I wrote this essay on contract for Time magazine – but then lost touch with them. (I know, you’d think Time would be a big target.) I figure after a year of no contact, the piece becomes mine again; especially if they never paid for it. So I’ll share it here.
“A hundred pennies make a dollar,” my father would say, encouraging me to surrender the coin in my hand to a narrow slot in the head of a porcelain pig. It was all for the promise of a transubstantiation of loose change to cash, metal to paper, that confounded my understanding of both economics and material reality. Still, his authority earned my confidence and, like so many other children my age, I made the sacrifice, dreaming of the day that piggy would finally be smashed open, and I would be rich. A postponement of joy for some future, but existentially uncertain, pay-off.
It was a useful belief to have internalized by adulthood, when an entirely new cast of parent figures, from the fund manager on CNBC to the stockbroker at the bank, tried to convince us that the only sensible thing to do with our money was to invest. A “buy and hold” strategy graced with “compounded yields” would turn meager monthly contributions into millions by the time we’d need it. They showed us the pie charts to prove it.
Like churchgoers making weekly donations for the promise of a good afterlife, we contributed to our IRA accounts in preparation for an even more certain judgment day: retirement.
Yes, in America today, the 401K-plan has become our new path to salvation. The most compellingly mysterious portal awaiting us is no longer the transition to death, but to retirement. The afterlife now begins at 65 (or, if we’re lucky, even earlier) and lasts as long as our cardiologists can manage. And the pearly gates of that Elysian golfing community will not be opened by St. Peter’s keys but by a well-administrated Keogh plan.

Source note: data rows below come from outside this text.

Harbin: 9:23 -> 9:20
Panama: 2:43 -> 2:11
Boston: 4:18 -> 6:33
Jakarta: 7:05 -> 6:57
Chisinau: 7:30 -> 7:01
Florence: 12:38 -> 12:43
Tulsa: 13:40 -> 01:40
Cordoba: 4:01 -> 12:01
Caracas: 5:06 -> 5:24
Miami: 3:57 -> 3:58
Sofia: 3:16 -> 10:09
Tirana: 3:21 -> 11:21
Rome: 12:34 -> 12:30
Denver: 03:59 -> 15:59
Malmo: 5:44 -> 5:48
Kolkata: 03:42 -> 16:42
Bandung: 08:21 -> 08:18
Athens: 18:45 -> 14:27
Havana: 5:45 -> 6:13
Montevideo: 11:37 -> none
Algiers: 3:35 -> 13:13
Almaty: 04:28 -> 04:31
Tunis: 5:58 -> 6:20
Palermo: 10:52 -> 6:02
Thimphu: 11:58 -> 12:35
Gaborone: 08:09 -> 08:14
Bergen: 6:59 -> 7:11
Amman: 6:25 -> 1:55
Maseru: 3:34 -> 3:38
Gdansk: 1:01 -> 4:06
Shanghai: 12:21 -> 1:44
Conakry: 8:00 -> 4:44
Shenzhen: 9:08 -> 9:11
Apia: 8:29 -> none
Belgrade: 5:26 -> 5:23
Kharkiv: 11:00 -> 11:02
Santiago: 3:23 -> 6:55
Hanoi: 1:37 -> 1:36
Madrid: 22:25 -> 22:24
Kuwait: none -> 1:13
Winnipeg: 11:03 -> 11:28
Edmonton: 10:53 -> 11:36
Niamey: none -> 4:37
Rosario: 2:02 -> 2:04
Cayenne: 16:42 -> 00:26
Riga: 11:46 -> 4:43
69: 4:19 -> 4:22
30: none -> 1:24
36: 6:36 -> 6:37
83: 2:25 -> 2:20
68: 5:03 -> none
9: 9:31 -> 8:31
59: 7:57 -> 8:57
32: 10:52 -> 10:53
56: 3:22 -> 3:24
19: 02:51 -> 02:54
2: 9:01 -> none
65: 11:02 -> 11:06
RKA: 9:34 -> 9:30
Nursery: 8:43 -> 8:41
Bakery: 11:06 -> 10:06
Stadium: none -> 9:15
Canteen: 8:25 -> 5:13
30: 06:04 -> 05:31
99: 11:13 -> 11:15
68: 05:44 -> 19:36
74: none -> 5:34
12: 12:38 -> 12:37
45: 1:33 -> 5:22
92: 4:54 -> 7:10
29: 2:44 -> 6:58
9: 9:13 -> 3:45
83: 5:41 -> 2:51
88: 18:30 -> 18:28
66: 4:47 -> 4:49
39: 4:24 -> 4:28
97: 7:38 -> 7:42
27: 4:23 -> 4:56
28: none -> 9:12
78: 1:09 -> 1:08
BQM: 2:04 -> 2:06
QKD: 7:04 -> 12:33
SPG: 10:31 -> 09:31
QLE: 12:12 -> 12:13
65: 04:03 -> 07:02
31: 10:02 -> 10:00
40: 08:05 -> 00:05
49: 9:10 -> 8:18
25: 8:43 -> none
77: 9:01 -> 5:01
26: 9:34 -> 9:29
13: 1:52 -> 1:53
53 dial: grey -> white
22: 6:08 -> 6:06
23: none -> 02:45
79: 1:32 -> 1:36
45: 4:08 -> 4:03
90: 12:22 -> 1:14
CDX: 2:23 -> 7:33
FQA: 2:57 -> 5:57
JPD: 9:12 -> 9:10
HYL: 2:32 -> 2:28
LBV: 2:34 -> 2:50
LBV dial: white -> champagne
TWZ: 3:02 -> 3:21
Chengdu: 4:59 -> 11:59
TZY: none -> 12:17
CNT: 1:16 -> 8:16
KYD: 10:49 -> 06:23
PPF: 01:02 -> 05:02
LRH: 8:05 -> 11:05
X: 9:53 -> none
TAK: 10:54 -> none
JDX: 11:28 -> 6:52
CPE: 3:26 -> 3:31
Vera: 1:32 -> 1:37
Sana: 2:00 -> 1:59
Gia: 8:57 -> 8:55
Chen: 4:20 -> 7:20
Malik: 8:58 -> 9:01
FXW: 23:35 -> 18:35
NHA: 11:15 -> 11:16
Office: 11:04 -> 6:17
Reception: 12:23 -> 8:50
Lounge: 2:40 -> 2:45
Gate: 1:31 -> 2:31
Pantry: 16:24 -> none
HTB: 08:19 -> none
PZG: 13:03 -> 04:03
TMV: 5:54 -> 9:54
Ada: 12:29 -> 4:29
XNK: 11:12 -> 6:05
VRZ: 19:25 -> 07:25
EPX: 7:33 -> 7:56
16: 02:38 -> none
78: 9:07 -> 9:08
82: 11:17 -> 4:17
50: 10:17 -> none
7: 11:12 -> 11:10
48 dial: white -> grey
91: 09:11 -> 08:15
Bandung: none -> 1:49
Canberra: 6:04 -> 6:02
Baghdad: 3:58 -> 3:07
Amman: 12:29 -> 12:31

Have you prepared for that day of reckoning?
So instead of tithing to the church, we tithe to brokerage houses. We’re still donating our money to the elderly: It’s all going some old person in the future who will just happen to have our name. And it’s even a charitable act, reducing the burden that we would otherwise pose on society, or on our children.
As the stock market took its downturn, we were told that our contributions weren’t merely saving us – they were saving the economy. The continued investment by us “little guys” wasn’t simply filling in the lowest levels of the pyramid scheme – it was a patriotic gesture of faith in the American Way.
Like the devout believers who prepare for ultimate judgment by postponing current joy, we denied ourselves those digital TV’s and aboveground swimming pools in order to put a few more dollars into Tyco, WorldCom, and Lucent – the retirement account darlings of the 20th Century. And now that these once-blessed issues are worth pennies to the dollar invested, we are being told that we have been punished for our greed.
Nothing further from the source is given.